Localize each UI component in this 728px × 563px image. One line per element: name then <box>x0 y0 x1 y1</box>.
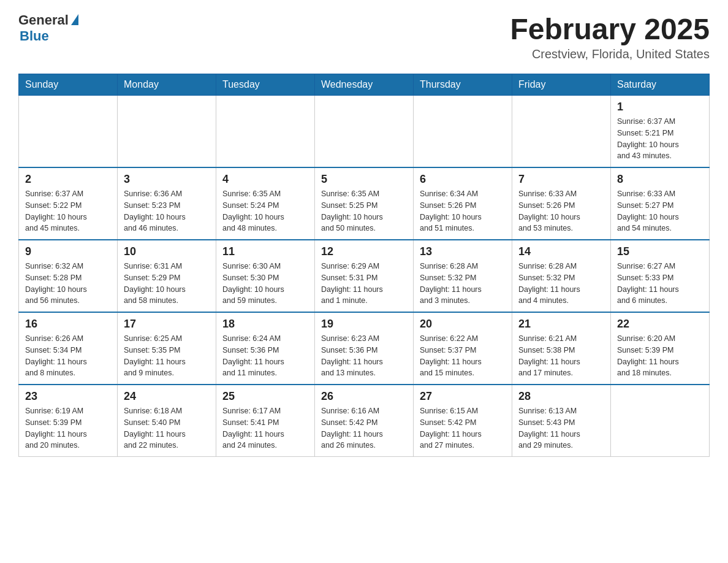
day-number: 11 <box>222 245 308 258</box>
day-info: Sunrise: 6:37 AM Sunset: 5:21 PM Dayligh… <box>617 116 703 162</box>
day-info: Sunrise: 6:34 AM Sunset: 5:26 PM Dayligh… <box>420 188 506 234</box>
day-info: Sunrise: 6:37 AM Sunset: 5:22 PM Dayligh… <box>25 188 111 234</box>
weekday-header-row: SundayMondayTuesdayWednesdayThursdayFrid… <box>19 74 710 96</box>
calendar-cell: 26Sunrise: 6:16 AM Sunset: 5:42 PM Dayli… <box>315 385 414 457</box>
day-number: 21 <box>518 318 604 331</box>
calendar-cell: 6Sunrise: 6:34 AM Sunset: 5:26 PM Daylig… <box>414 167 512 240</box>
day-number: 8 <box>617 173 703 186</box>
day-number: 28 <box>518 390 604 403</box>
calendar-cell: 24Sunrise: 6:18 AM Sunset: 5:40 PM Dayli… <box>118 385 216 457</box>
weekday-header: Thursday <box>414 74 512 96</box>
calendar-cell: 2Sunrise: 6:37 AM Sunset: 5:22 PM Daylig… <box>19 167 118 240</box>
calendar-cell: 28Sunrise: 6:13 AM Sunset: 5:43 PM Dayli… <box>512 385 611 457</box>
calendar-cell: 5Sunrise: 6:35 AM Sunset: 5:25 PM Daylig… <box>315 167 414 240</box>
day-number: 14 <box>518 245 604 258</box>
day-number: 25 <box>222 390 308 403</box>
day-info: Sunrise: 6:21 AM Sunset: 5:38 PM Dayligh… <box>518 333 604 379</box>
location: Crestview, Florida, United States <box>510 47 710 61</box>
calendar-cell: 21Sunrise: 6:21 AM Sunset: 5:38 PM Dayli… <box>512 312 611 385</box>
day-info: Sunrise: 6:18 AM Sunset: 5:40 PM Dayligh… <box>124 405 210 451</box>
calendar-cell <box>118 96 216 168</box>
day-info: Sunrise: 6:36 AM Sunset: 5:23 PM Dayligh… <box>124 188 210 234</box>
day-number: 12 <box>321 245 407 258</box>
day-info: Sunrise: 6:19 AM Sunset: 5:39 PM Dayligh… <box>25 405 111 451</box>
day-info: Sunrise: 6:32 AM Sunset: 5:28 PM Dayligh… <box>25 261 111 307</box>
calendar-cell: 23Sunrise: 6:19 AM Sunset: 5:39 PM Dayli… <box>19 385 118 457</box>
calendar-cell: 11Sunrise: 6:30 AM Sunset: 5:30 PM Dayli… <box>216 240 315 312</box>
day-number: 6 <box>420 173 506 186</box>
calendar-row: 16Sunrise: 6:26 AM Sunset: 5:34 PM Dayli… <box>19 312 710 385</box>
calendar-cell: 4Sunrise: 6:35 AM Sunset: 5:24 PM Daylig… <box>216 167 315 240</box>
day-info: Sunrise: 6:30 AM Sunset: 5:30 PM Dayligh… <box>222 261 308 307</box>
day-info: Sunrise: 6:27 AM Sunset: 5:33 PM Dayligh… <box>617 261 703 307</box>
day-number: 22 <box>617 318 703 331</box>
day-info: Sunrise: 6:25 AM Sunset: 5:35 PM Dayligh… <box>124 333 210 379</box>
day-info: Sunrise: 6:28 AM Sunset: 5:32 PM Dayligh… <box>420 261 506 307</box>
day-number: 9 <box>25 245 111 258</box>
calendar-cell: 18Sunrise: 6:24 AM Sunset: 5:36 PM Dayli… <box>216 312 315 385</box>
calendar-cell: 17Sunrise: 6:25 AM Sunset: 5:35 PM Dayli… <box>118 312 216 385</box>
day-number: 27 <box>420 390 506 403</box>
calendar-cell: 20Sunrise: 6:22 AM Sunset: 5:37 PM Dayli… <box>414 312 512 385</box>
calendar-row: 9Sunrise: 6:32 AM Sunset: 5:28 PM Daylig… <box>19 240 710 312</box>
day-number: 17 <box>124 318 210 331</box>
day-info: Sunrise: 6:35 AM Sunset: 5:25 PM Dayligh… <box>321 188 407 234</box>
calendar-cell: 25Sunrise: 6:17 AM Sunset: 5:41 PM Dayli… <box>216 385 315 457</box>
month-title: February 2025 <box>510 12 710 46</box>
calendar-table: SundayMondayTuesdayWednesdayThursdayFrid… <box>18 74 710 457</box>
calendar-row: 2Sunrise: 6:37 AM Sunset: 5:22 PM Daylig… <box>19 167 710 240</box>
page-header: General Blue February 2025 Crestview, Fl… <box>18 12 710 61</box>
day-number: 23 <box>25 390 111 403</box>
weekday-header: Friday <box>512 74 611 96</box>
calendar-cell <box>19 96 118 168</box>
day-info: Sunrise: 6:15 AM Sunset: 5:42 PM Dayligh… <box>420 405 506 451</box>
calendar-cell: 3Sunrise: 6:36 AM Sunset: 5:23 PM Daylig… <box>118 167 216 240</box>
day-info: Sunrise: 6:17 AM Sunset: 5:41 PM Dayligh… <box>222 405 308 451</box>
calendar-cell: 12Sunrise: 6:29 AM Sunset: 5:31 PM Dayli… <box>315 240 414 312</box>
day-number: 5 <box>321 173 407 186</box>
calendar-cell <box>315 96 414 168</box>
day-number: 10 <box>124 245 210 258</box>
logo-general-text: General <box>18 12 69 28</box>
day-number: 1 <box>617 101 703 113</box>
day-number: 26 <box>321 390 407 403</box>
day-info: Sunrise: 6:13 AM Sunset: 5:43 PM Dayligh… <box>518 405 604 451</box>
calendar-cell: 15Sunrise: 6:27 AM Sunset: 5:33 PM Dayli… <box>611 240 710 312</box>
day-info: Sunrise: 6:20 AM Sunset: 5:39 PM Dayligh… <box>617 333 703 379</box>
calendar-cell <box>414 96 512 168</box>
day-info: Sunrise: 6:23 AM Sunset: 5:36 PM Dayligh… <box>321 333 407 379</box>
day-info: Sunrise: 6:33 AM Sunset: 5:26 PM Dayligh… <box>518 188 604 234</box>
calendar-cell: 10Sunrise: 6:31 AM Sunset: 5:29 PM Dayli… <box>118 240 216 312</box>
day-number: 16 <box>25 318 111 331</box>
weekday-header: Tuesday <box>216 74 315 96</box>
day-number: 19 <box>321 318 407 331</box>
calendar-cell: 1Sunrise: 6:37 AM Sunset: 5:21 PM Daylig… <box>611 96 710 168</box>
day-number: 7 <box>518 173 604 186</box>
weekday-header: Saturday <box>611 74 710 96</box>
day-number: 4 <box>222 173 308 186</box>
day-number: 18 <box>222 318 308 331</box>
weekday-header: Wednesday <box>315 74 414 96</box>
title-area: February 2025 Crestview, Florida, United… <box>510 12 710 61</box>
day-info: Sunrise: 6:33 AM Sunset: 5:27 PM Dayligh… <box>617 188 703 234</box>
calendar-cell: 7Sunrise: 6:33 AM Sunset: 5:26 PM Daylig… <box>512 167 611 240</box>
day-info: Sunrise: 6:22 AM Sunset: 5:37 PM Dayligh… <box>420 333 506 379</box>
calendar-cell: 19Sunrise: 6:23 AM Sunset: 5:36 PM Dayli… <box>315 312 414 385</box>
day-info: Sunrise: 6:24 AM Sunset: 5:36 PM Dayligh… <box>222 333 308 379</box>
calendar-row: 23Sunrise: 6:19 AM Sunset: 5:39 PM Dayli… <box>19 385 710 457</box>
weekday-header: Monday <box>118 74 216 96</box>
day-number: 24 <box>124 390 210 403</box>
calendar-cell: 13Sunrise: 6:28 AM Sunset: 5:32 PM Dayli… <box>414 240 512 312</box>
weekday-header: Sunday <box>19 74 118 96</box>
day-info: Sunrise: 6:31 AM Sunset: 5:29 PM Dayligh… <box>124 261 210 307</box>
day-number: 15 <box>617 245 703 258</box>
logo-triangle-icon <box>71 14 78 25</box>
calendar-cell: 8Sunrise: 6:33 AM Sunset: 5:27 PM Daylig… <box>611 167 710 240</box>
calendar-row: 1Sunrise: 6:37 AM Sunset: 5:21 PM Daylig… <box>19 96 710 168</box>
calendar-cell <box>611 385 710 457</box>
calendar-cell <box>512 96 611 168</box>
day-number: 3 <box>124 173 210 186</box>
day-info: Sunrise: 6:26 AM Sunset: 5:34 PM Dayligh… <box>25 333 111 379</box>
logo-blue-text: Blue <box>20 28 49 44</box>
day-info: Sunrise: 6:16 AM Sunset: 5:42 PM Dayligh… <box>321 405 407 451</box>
* * *
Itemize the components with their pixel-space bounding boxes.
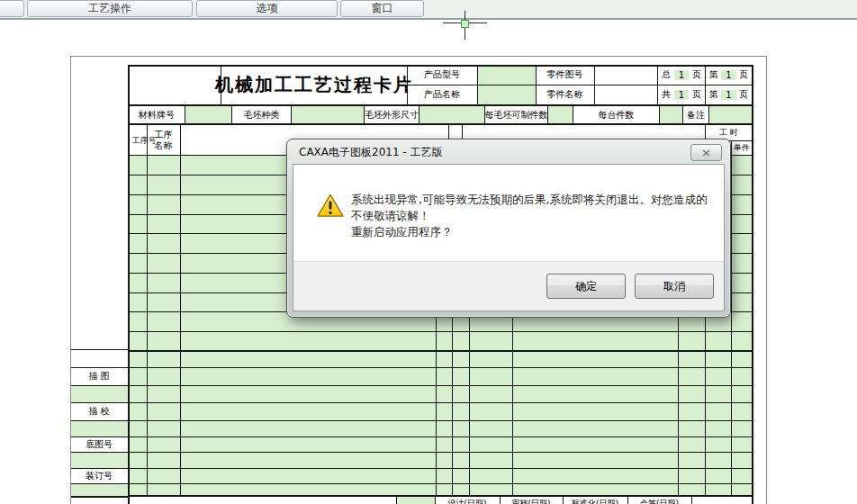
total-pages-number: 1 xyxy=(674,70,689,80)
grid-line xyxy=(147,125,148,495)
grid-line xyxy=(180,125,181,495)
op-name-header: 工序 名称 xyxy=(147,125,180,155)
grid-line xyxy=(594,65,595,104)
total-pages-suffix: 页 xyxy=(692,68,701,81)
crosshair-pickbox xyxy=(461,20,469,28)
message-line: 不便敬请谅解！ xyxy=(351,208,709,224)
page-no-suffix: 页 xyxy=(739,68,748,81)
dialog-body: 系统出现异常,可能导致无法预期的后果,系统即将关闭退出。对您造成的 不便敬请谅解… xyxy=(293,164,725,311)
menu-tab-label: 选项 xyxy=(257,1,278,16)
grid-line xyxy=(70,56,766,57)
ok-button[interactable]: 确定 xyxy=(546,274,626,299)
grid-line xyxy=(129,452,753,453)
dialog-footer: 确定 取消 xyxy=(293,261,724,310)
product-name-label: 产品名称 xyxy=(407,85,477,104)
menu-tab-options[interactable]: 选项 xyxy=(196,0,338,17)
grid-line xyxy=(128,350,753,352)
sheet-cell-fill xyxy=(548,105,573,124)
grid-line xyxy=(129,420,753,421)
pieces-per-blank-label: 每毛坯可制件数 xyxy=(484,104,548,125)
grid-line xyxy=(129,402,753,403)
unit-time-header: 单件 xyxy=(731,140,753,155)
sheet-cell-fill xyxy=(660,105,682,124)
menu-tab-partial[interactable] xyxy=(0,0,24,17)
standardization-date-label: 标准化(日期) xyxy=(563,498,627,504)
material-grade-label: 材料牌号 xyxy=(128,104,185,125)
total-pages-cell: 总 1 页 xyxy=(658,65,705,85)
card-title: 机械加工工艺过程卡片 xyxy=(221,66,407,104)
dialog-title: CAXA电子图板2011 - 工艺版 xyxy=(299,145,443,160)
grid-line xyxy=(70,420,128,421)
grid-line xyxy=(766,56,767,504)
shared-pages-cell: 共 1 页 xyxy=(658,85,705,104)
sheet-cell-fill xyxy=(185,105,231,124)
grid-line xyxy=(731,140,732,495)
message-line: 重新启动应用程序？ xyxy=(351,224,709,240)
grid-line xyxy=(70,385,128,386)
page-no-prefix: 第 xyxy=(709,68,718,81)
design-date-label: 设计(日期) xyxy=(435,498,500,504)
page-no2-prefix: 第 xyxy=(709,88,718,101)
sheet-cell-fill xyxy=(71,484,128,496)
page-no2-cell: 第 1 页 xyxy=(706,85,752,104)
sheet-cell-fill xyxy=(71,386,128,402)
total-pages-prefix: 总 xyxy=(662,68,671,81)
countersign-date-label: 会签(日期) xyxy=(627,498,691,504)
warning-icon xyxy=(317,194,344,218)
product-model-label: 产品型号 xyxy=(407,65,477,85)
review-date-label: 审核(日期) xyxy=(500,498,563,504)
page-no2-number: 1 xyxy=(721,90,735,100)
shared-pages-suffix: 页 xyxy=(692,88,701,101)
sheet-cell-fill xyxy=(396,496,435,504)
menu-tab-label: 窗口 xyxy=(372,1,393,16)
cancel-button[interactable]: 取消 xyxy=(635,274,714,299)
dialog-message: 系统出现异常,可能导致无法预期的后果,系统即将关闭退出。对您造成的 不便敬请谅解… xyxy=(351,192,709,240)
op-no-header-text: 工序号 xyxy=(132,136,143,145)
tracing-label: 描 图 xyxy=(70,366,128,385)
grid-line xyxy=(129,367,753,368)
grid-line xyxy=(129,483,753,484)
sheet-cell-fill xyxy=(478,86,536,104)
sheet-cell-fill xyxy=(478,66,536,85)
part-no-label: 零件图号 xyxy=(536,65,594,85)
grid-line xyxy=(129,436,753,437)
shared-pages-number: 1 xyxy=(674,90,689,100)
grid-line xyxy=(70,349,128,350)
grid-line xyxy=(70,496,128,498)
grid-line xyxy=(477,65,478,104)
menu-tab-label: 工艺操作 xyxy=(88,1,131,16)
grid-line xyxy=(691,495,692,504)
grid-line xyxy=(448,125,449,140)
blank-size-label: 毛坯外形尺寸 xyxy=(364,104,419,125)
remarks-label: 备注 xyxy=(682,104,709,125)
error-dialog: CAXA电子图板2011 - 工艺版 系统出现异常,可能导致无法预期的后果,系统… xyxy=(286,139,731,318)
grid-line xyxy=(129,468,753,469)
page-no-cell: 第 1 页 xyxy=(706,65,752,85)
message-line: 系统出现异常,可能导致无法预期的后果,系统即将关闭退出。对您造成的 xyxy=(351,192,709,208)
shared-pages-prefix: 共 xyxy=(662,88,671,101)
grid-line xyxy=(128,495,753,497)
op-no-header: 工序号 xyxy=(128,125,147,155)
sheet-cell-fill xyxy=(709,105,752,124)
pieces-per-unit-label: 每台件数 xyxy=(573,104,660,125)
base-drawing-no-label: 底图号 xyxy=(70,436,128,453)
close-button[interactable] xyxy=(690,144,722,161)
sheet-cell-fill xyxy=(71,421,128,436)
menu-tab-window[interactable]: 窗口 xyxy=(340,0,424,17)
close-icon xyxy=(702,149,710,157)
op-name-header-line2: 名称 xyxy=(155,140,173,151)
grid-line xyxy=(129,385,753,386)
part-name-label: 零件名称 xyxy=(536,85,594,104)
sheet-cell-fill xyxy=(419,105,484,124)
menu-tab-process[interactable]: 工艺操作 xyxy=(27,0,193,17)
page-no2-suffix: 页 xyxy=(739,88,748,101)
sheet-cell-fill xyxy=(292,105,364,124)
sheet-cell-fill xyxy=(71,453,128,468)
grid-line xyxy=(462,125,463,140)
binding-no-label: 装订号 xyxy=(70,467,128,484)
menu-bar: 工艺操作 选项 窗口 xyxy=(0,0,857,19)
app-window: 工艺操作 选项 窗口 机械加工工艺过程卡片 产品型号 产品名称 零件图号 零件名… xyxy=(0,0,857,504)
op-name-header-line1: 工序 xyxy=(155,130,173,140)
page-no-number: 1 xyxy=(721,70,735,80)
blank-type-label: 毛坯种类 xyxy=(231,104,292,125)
---
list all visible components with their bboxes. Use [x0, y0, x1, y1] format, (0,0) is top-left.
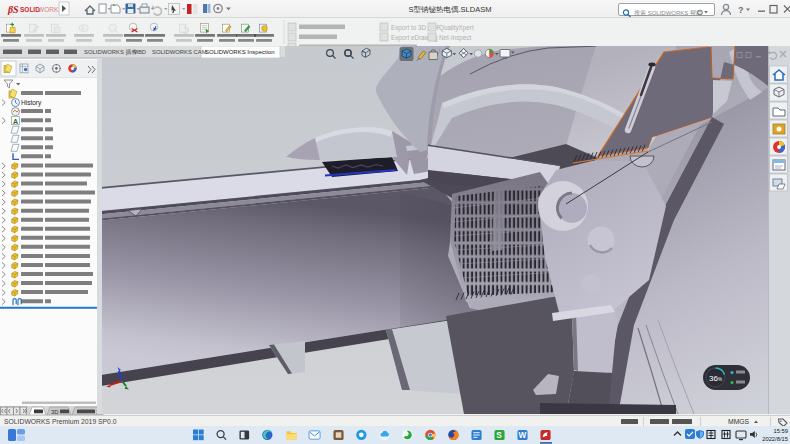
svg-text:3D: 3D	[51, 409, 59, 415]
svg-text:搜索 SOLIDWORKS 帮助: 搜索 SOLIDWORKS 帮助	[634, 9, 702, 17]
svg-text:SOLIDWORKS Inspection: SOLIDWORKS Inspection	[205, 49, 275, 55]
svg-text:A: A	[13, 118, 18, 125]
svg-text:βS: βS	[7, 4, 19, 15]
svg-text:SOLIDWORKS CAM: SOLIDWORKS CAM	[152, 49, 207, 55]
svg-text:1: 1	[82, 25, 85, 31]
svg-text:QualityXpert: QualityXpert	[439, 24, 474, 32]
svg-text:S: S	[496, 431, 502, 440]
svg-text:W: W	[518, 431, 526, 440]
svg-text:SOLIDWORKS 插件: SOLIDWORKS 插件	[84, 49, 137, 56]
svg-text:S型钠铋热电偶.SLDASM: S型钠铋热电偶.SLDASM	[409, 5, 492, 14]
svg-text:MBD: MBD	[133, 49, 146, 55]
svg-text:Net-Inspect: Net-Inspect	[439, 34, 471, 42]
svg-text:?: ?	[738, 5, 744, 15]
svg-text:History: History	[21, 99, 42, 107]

• _ASSIGNMENT_
Count lines, not occurrences. State how many lines of the entries contain the word "pages", and add nothing.

• _EXERCISE ANSWER_
8